29 Un cinquième point, enfin, doit être évoqué pour expliquer comment le coup de foudre romantique a pu devenir une modalité non négligeable dans la formation du couple, malgré leur incompatibilité apparente : sa rationalisation, l’étude des processus psychologiques qui l’expliquent, et qui permettent de sortir des explications traditionnelles, mystiques ou médicales. Ce sont les deux derniers siècles qui vont proposer les analyses les plus fécondes en la matière. Il faudrait évoquer longuement la double cristallisation de Stendhal, l’incubation inconsciente de Théodule Ribot, les réminiscences freudiennes, l’encadrement du rapt de Roland Barthes (1977)… De diverses manières, toutes les théories modernes tendent à faire du coup de foudre le résultat soudain d’un long processus inconscient et donc, à défaut de le banaliser, contribuent à le normaliser. Des deux constituantes universelles du coup de foudre, immédiateté et intensité, c’est la première qui est ici remise en cause.

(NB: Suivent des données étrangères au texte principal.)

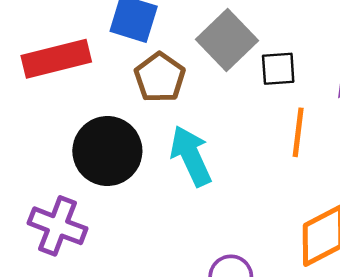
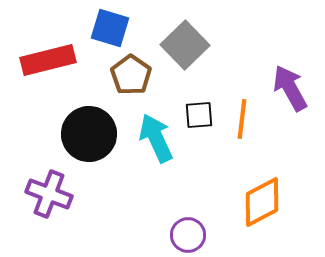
black square: (278, 69) -> (199, 115), moved

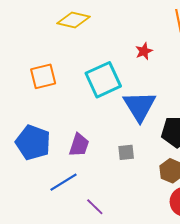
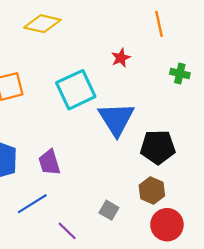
purple trapezoid: (79, 145) -> (49, 162), turned 145
gray square: (126, 152) -> (109, 210), moved, turned 36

La culture contemporaine du coup de foudre

30 Les xx e et xxi e siècles sont le résultat de cette évolution. D’un côté, le coup de foudre n’a jamais connu pareil engouement. Dans le storytelling du couple, l’amour immédiat est fortement valorisé. On ne craint plus, comme jadis, la volatilité des feux de paille, le ridicule des émois romantiques, le cynisme des libertins. On recherche les émotions fortes, en amour comme dans les sports. Convaincu que les pulsions refoulées sont néfastes, on ne craint plus leur satisfaction immédiate, que rendent possible les progrès de la contraception et les moyens plus efficaces de lutter contre les maladies sexuellement transmissibles. La brièveté et la multiplication des expériences est par ailleurs une donnée généralisée du monde moderne. Le coup de foudre s’inscrit dans une société de l’immédiateté et de la diversité des aventures. Sans doute n’est-ce pas un hasard s’il se multiplie dans la littérature et les journaux dans les années 1930-1940 : aux lendemains de la crise de 1929 et de la Grande Guerre qui nous a appris que les civilisations aussi étaient mortelles, on ne peut plus vivre dans un monde stable et terne. Moi, je veux tout, tout de suite, ou mourir, disait l’Antigone d’Anouilh (1944). C’est la culture du coup de foudre. Aussi ne faut-il pas s’étonner que dans les années 1990, lorsque Marie-Noëlle Schurmans et Loraine Dominicé (1997) entreprennent une étude de sociologie compréhensive sur le coup de foudre, 75 % des personnes interrogées déclarent l’avoir connu.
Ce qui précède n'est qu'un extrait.